Upon setting up our docker, we can spawn a shell as shown below
❯ docker exec -it wgmy-flag_checker-1 /bin/bash
root@ef917d02df99:/home/ctf# ldd flag_checker # show the dependencies
linux-vdso.so.1 => (0x00007ffe15bfe000)
libc.so.6 => /lib/x86_64-linux-gnu/libc.so.6 (0x00007fa350800000)
/lib64/ld-linux-x86-64.so.2 (0x00007fa350c00000)
root@ef917d02df99:/home/ctf# ls -al /lib64/ld-linux-x86-64.so.2 /lib/x86_64-linux-gnu/libc.so.6
lrwxrwxrwx 1 root root 32 Apr 21 2021 /lib64/ld-linux-x86-64.so.2 -> /lib/x86_64-linux-gnu/ld-2.23.so
lrwxrwxrwx 1 root root 12 Apr 21 2021 /lib/x86_64-linux-gnu/libc.so.6 -> libc-2.23.so
As we can see, the binary is dynamically compiled with the libc and ld at the paths shown above. We can copy out both the libc and ld into our host.
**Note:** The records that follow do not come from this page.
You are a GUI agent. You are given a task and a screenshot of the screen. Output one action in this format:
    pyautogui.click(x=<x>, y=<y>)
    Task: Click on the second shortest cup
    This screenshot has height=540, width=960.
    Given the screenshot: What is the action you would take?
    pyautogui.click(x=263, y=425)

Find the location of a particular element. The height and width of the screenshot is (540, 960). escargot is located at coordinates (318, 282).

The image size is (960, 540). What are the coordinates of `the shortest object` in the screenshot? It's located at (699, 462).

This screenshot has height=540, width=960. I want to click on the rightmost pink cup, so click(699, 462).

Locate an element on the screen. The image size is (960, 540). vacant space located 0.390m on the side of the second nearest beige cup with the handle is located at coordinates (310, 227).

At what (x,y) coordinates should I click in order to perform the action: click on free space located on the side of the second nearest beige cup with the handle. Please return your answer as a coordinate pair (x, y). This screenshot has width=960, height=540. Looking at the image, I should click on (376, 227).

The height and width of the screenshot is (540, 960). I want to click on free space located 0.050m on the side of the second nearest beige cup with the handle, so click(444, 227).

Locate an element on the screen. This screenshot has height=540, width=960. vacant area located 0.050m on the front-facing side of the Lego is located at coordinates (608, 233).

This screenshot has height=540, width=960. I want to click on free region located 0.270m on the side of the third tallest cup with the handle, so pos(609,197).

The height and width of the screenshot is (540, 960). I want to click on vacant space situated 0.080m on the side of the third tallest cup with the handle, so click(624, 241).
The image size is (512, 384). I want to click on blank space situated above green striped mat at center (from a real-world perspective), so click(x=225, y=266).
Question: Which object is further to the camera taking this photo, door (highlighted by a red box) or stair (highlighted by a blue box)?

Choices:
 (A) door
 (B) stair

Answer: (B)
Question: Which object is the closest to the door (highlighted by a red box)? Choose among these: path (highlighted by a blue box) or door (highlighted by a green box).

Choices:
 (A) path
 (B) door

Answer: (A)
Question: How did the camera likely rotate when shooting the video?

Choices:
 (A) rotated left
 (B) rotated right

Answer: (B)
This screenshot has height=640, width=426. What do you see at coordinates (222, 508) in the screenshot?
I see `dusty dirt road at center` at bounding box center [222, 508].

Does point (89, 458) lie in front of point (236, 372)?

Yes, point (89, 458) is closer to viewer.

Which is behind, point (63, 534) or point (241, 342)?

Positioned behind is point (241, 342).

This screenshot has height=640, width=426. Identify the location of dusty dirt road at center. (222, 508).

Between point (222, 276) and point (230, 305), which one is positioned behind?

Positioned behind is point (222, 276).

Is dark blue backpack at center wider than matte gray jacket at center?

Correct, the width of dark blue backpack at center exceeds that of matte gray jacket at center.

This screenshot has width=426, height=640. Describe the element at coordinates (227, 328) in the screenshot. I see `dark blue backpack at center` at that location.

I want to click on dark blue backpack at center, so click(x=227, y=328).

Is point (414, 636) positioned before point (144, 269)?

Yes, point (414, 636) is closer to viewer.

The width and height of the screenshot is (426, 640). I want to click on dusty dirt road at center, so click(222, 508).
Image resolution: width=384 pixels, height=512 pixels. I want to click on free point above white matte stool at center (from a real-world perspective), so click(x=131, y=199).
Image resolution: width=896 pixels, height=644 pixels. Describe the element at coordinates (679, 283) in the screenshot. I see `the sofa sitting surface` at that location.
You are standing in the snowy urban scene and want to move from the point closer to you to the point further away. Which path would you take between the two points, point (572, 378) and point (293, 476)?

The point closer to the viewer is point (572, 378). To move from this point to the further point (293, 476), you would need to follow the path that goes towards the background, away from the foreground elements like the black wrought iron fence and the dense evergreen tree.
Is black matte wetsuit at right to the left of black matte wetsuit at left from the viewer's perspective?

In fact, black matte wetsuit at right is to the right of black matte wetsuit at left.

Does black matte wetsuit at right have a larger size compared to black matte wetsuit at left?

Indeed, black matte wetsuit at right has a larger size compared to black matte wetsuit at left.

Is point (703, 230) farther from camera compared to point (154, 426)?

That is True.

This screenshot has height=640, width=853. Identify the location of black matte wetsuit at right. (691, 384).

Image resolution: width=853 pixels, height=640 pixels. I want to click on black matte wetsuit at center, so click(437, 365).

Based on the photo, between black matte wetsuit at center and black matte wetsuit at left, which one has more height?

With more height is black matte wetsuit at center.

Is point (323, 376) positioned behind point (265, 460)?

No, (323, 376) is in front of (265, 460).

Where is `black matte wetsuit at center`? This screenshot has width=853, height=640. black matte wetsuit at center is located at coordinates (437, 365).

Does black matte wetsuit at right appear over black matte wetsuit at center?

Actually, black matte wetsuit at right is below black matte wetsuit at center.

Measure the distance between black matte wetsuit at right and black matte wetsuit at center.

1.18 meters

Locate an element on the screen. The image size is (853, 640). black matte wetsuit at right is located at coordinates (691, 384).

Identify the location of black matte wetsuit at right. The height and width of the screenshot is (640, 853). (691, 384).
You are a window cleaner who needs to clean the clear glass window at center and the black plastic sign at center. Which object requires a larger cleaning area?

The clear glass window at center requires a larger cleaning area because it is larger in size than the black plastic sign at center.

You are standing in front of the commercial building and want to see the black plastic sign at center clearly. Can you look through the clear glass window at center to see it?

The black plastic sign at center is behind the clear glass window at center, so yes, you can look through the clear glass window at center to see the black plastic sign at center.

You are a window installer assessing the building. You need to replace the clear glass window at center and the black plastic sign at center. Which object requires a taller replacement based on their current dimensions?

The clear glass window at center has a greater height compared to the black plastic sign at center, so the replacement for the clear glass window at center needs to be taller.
❯ docker cp wgmy-flag_checker-1:/lib/x86_64-linux-gnu/ld-2.23.so .
❯ docker cp wgmy-flag_checker-1:/lib/x86_64-linux-gnu/libc-2.23.so .
Finally, we can link the libc and the ld to our binary in our host, which would cause the environment to be identical to that of the remote server (which we ultimately need to exploit to get the flag).
❯ ldd flag_checker
linux-vdso.so.1 (0x00007fffafdfd000)
./libc-2.23.so (0x00007fa3afa00000)
./ld-2.23.so => /usr/lib64/ld-linux-x86-64.so.2 (0x00007fa3afe61000)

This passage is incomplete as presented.